▶ _AVAILABLE DATA_
.....

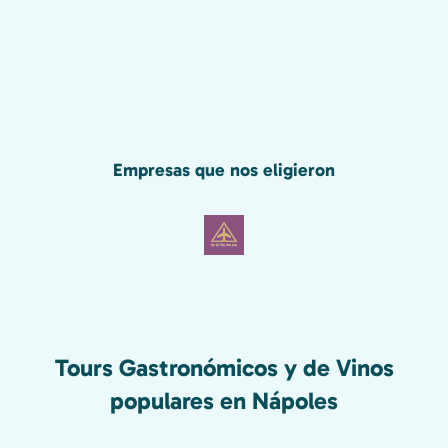
Empresas que nos eligieron
Tours Gastronómicos y de Vinos
populares en Nápoles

.....

▶ _WHAT TO PRODUCE_
Take the line containing "Tours Gastronómicos y de Vinos" and each line after it up to the last line of the listing, and print them exactly.

▶ _SOLUTION FOR THIS TASK_
Tours Gastronómicos y de Vinos
populares en Nápoles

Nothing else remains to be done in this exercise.